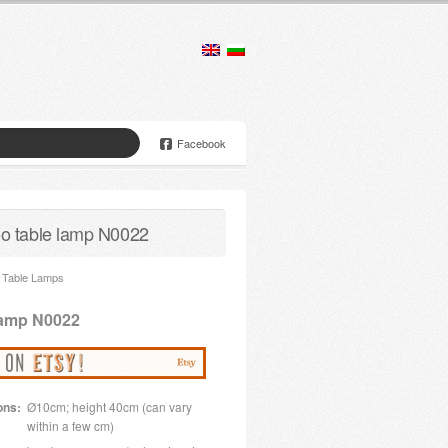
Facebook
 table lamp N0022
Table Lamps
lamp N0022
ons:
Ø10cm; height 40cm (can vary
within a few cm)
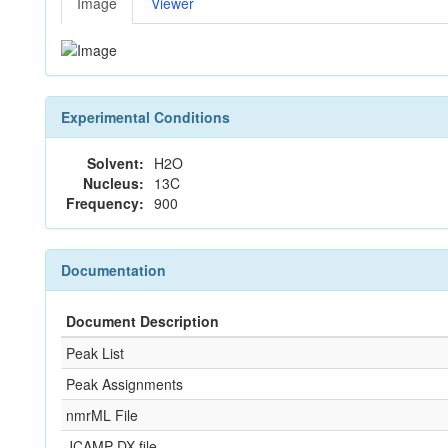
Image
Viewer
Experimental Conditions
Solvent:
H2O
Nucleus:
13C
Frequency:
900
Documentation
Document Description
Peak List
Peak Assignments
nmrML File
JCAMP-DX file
* * *
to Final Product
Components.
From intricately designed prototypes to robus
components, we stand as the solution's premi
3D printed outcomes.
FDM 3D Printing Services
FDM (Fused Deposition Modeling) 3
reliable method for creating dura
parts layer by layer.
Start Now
---
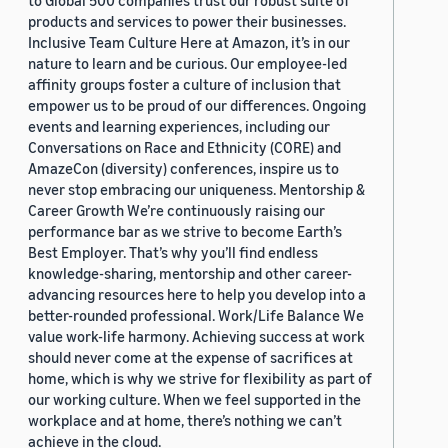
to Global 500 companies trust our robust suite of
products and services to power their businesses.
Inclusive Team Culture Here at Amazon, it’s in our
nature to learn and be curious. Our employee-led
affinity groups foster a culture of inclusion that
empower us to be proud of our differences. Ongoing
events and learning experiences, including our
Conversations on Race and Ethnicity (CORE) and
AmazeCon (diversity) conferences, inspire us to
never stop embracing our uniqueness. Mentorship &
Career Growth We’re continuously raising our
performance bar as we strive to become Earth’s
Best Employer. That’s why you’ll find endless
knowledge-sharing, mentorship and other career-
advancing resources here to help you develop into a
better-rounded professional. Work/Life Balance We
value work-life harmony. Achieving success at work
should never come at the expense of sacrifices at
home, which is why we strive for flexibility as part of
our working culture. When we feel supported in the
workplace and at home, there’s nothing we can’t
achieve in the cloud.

• **Exercise objective**
Send back an exact copy of only the lines from the line with "empower us to" up to and including the line with "achieve in the cloud." in the data above.

• **Task answer**
empower us to be proud of our differences. Ongoing
events and learning experiences, including our
Conversations on Race and Ethnicity (CORE) and
AmazeCon (diversity) conferences, inspire us to
never stop embracing our uniqueness. Mentorship &
Career Growth We’re continuously raising our
performance bar as we strive to become Earth’s
Best Employer. That’s why you’ll find endless
knowledge-sharing, mentorship and other career-
advancing resources here to help you develop into a
better-rounded professional. Work/Life Balance We
value work-life harmony. Achieving success at work
should never come at the expense of sacrifices at
home, which is why we strive for flexibility as part of
our working culture. When we feel supported in the
workplace and at home, there’s nothing we can’t
achieve in the cloud.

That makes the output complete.